St Marks CRC has brought some major speakers to Sheffield who I would not have otherwise heard; they include Marcus Borg, Jonathan Dominic Crossan and Bishop Spong.
These speakers draw up to 400 people from all over the region and indeed the whole country. This means the opportunities to hear them is in the form of 3 lectures in one day. There has never been much oppportunity to interact directly with them. Nevertheless I am grateful for the opportunity to be introduced to these writers and to hear them speak.
CRC contrasts markedly with the Urban Theology Unit, on the other side of the city. UTU has always emphasised the importance of Christian lifestyle over simply reading and studying the writings of others. Its approach is normally called radical theology. This name is somewhat unfortunate these days as radical seems to have become equated with violent. Indeed I gather the name radical was applied to literalist protestant Christians at the time of the Reformation!
Liberal theology is a species of literal reading of scripture where the task is to use critical methods to show that the texts were intended never to be take literally. Classic liberal theology seems to be locked in endless debates with fundamentalists about whether or not Jesus walked on water or whether demons exist. The complaint in the 60s, during the Honest to God debates, that the clergy believed what they were taught about biblical criticism in college but preached a traditional literalist interpretation of the faith is still very much alive today.
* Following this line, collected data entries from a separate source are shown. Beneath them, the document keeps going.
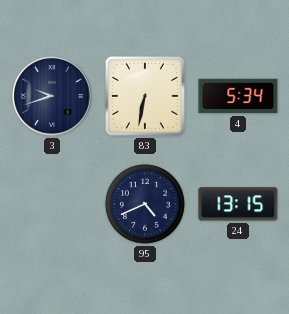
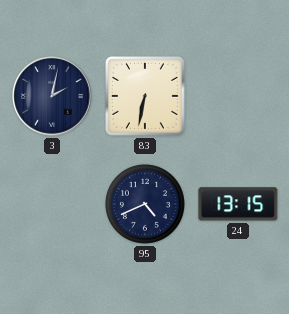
3: 9:42 -> 2:02
4: 5:34 -> none
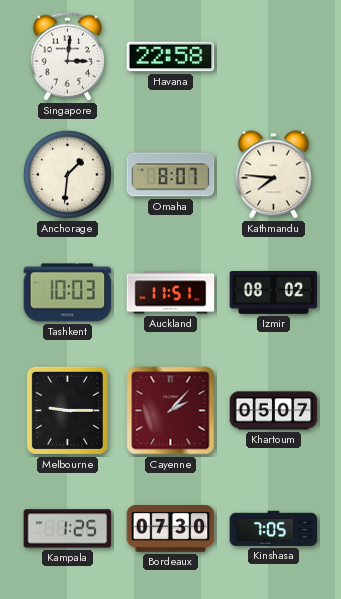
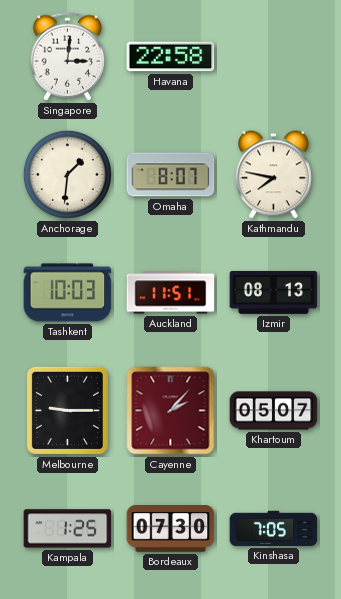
Kathmandu: 7:46 -> 7:47
Izmir: 08:02 -> 08:13
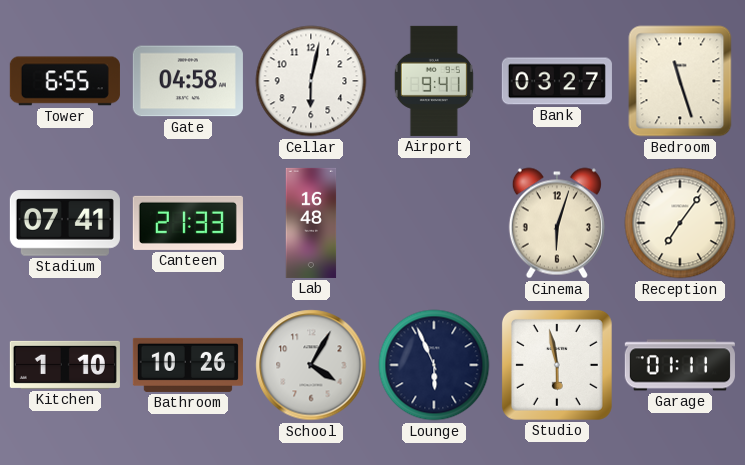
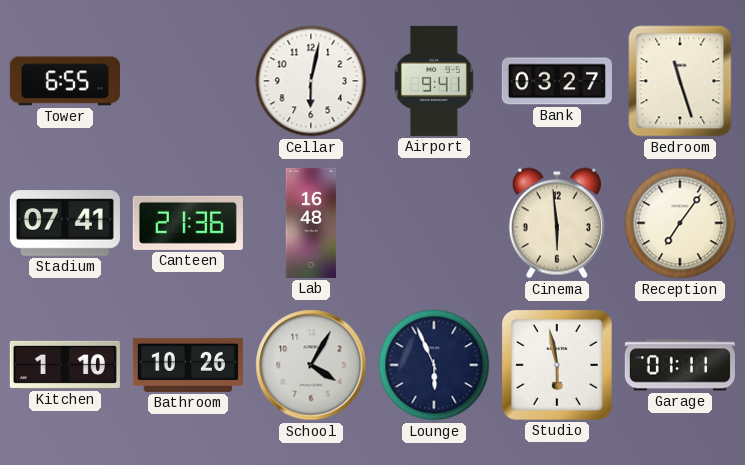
Gate: 04:58 -> none
Canteen: 21:33 -> 21:36
Cinema: 6:03 -> 5:59
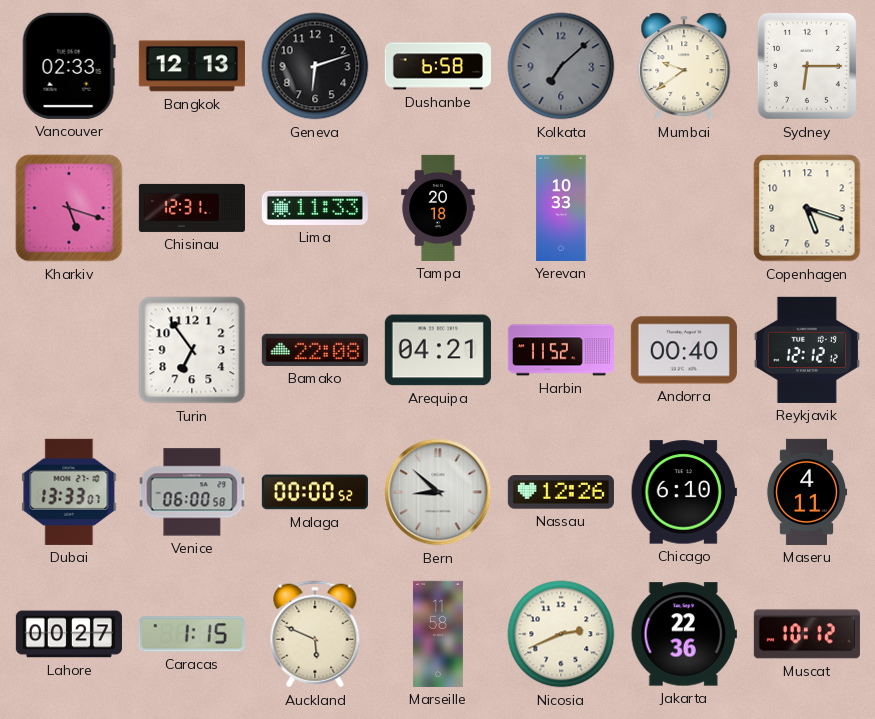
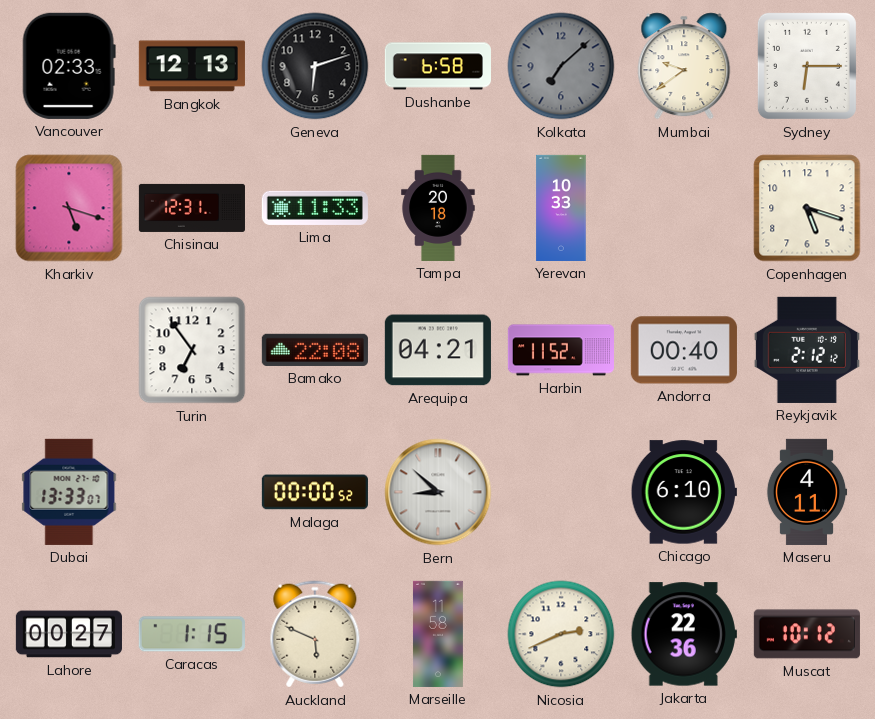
Reykjavik: 12:12 -> 2:12
Venice: 06:00 -> none
Nassau: 12:26 -> none
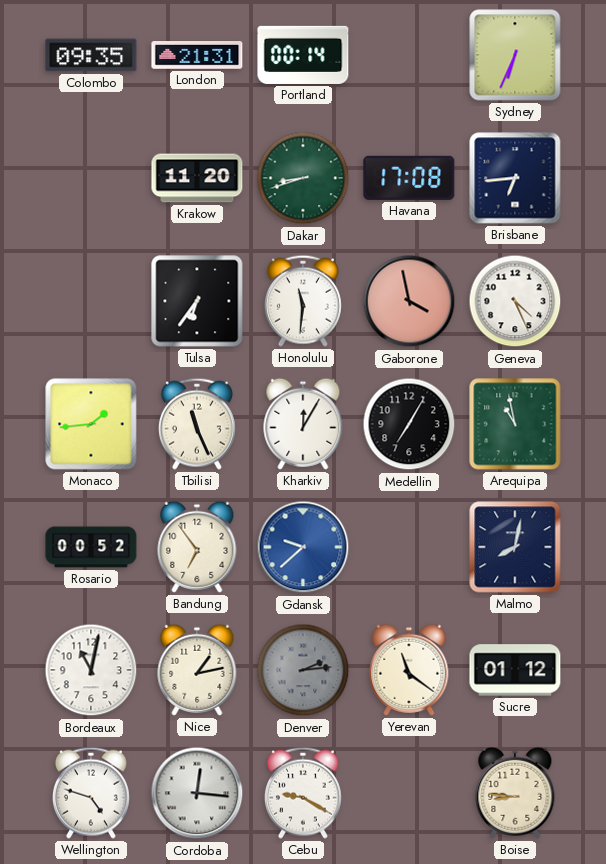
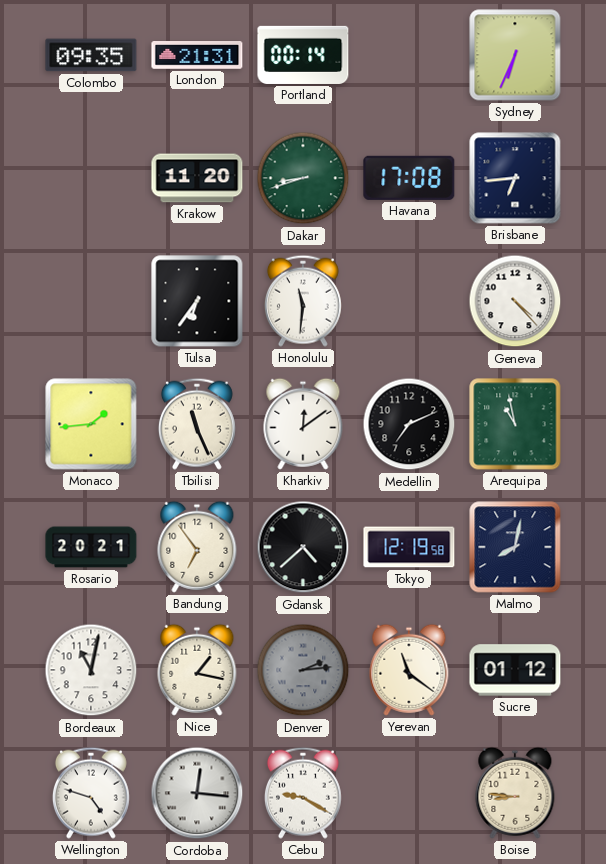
Gaborone: 3:58 -> none
Geneva: 4:26 -> 4:23
Kharkiv: 12:05 -> 12:09
Medellin: 7:05 -> 7:11
Rosario: 00:52 -> 20:21
Gdansk: 9:38 -> 4:38
Gdansk dial: blue -> black
Tokyo: none -> 12:19
Nice: 1:13 -> 1:17
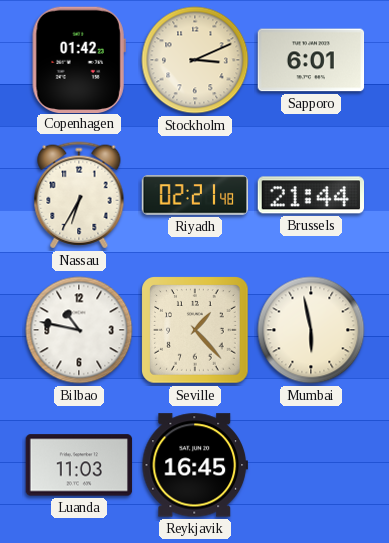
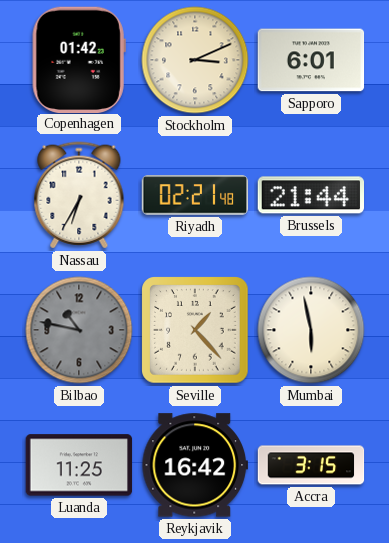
Bilbao dial: white -> grey
Luanda: 11:03 -> 11:25
Reykjavik: 16:45 -> 16:42
Accra: none -> 3:15
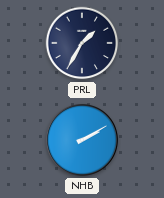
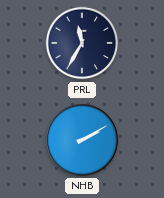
PRL: 1:35 -> 11:35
Modern liberalism is perhaps best found in the writings of Dion Cupitt and his Sea of Faith network. It is marked by a rejection of what Cupitt calls supernaturalism. This seems to be a dominant theological stream at the CRC.
UTU took its approach from liberation theology in Latin America during the 1970s. It's priorities are solidarity with the oppressed and a recognition that theology is lived and so not the sole preserve of academic theologians. It does not question whether or not Jesus walked on water but asks what the story means in the context we live in here and now.
So, these approaches are often confused and the words used interchangeably. CRC seems to be something of a spectator sport compared with UTU. I have found CRC immensely helpful and stimulating but also frustrating. Once bitten by UTU's approach it is difficult to shake it off.